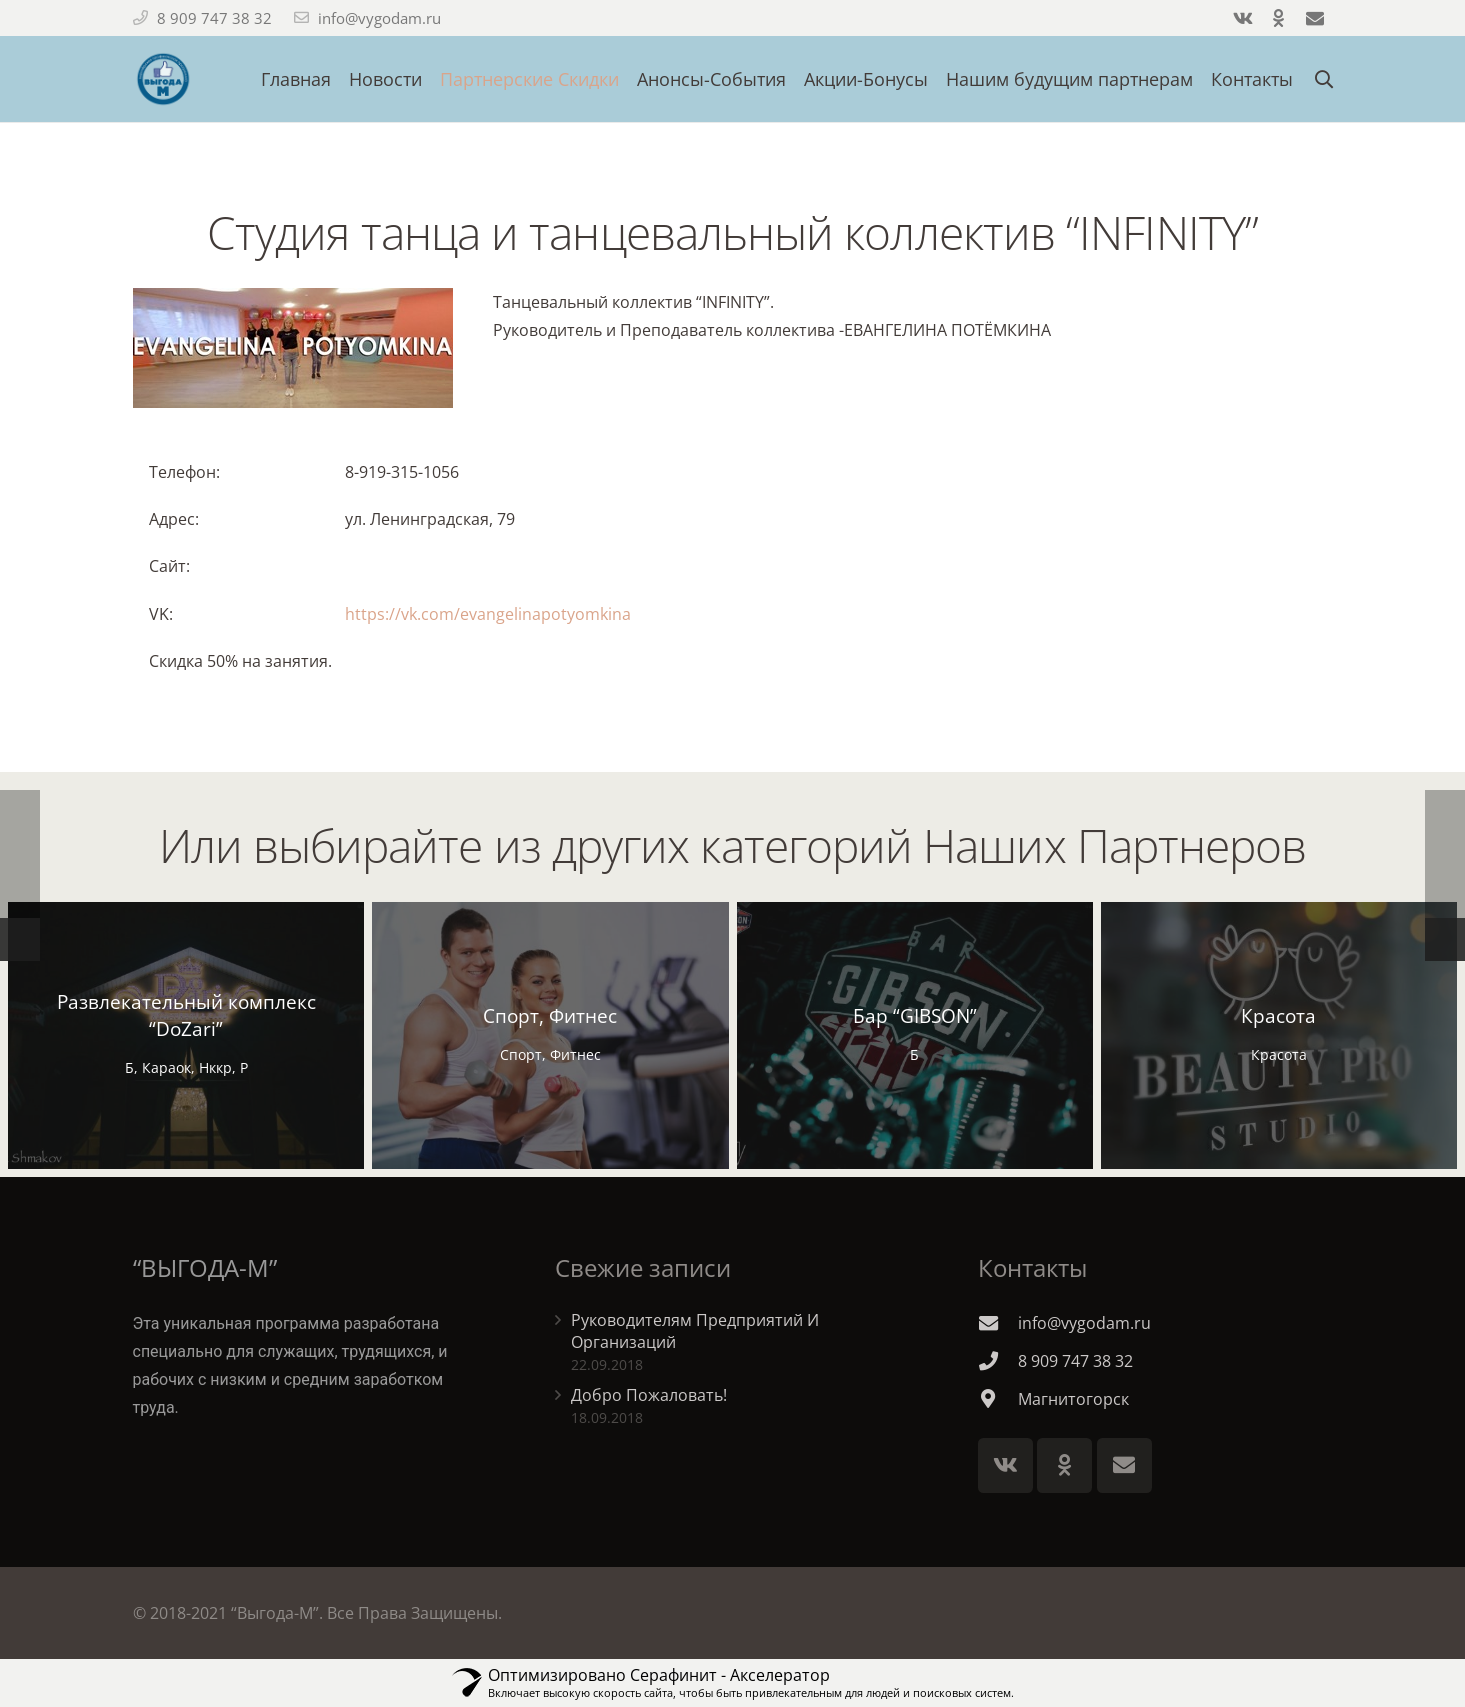 This screenshot has height=1707, width=1465. Describe the element at coordinates (1124, 1465) in the screenshot. I see `[E-mail]` at that location.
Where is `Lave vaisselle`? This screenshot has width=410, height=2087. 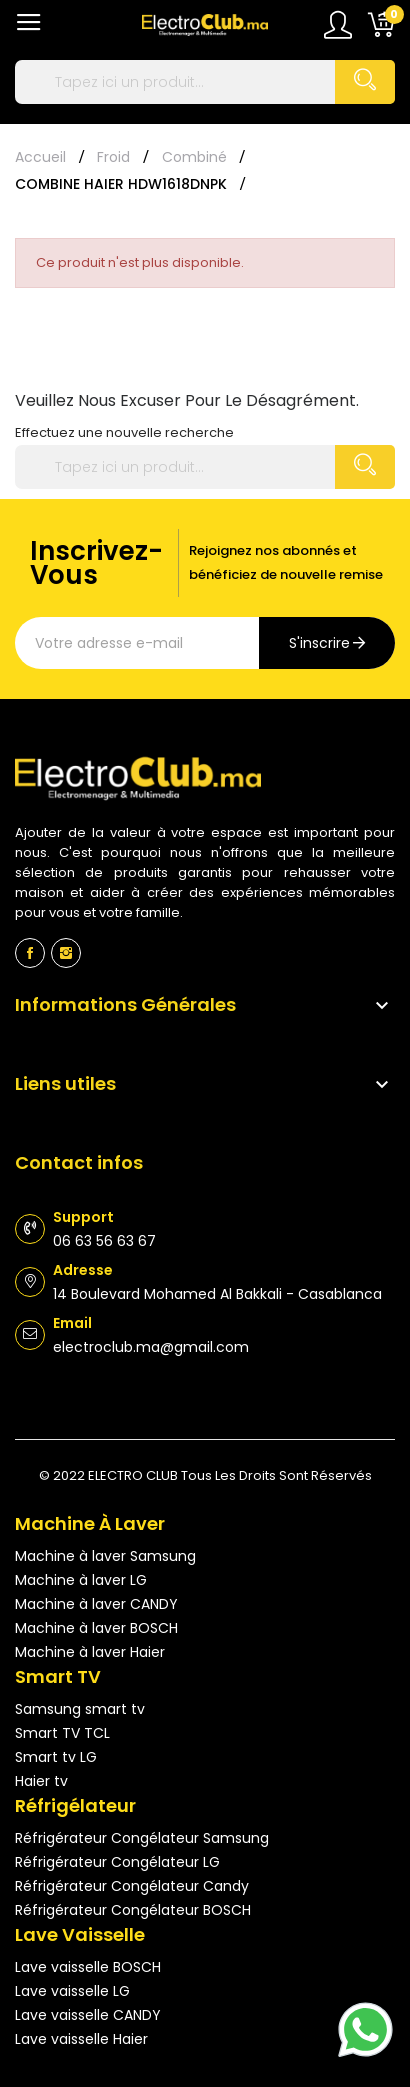
Lave vaisselle is located at coordinates (80, 1934).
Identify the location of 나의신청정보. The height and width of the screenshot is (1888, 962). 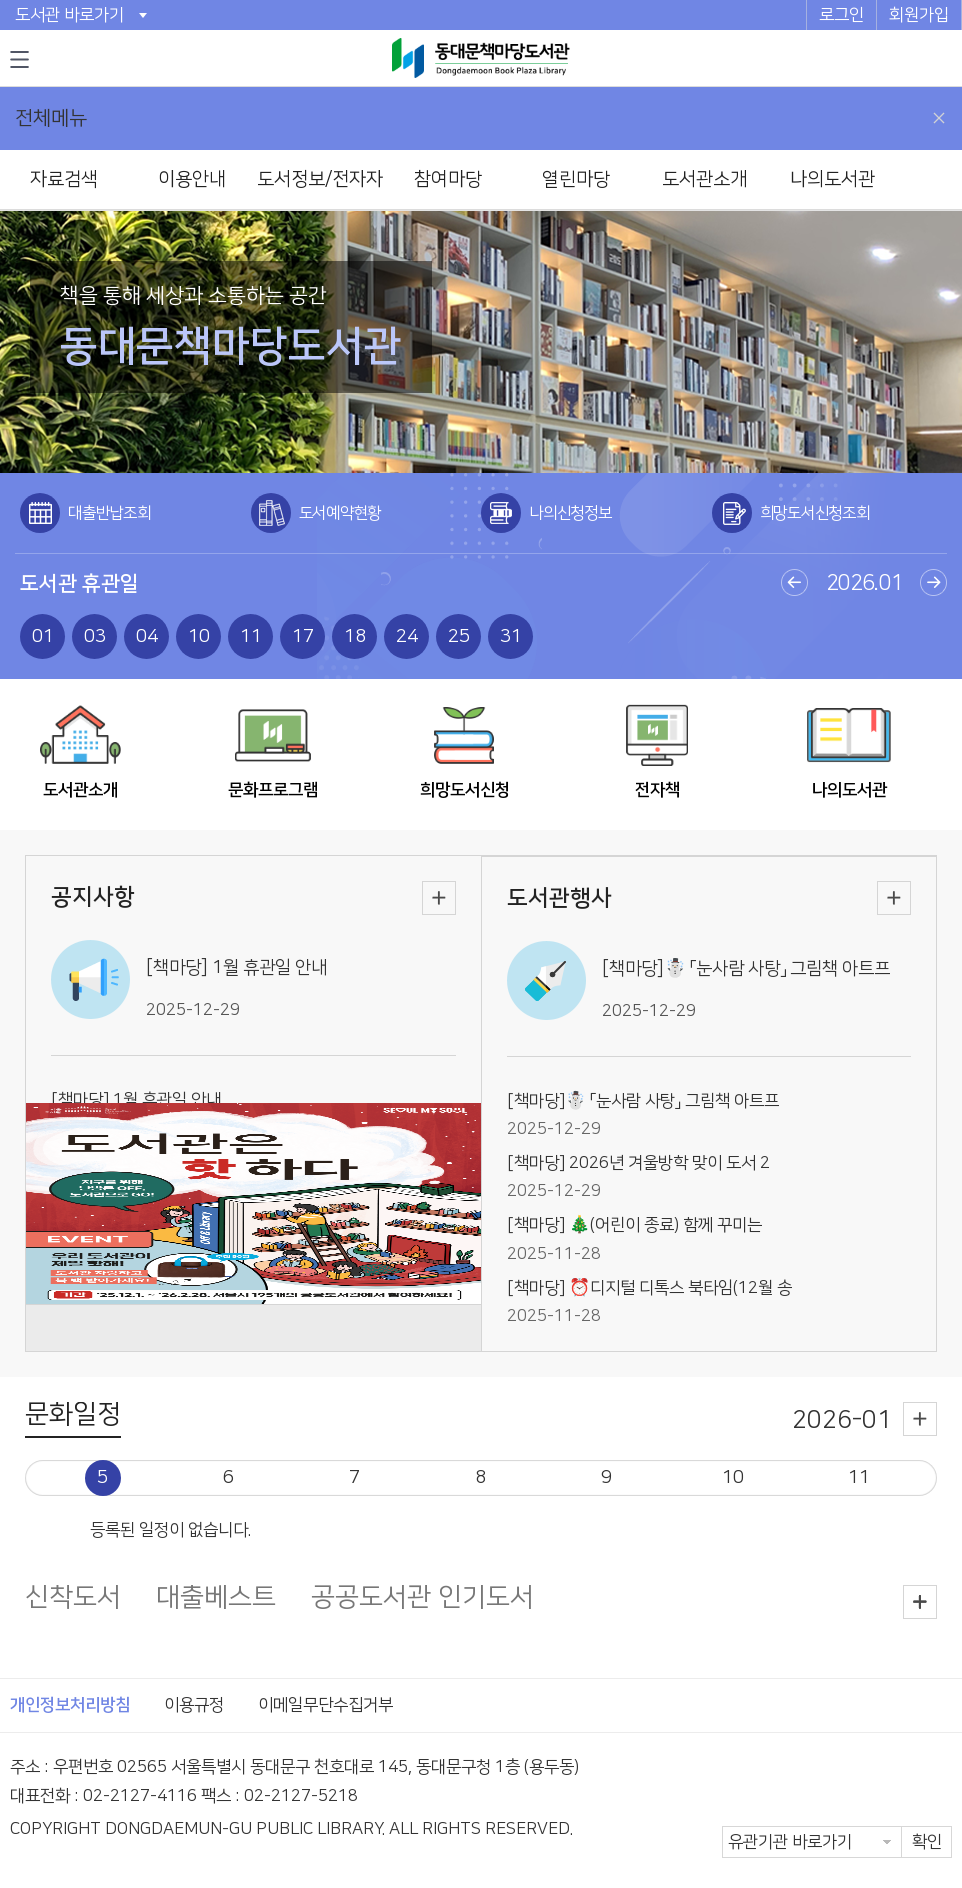
(570, 513).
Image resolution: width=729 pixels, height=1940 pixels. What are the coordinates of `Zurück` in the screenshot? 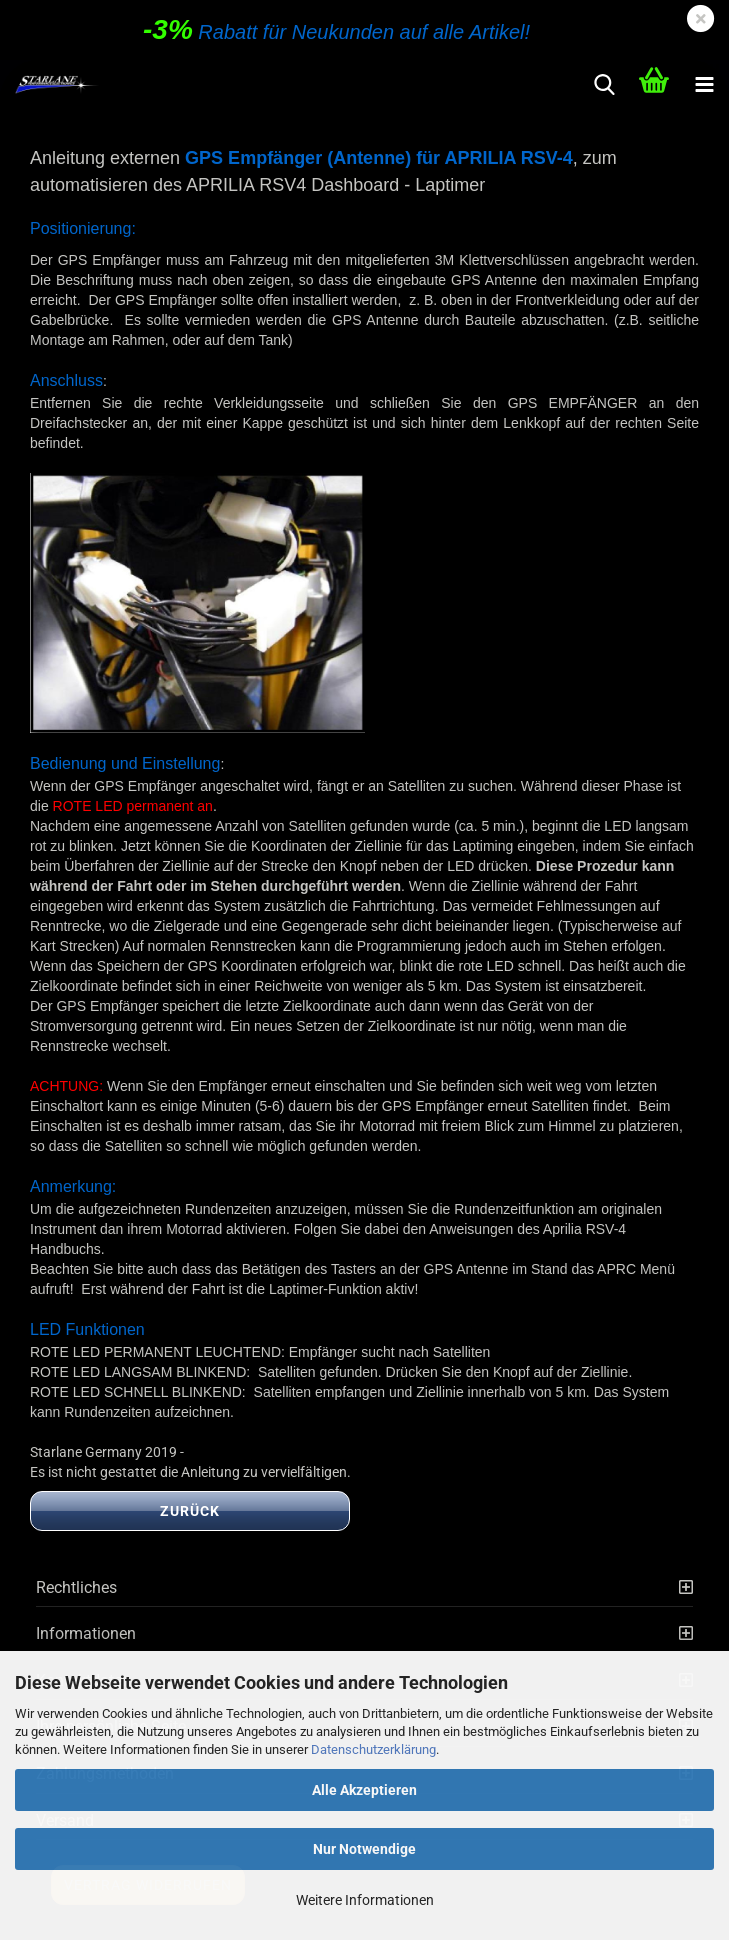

# ABOUT THIS EXERCISE
Output nothing except the lines from the one containing "Identify the location" through the final line of the entries, repeated exactly and free of pictures.

# FINISHED TASK
Identify the location of 나의신청정보. The height and width of the screenshot is (1888, 962). 
(570, 513).
Image resolution: width=729 pixels, height=1940 pixels. What are the coordinates of `Zurück` in the screenshot? 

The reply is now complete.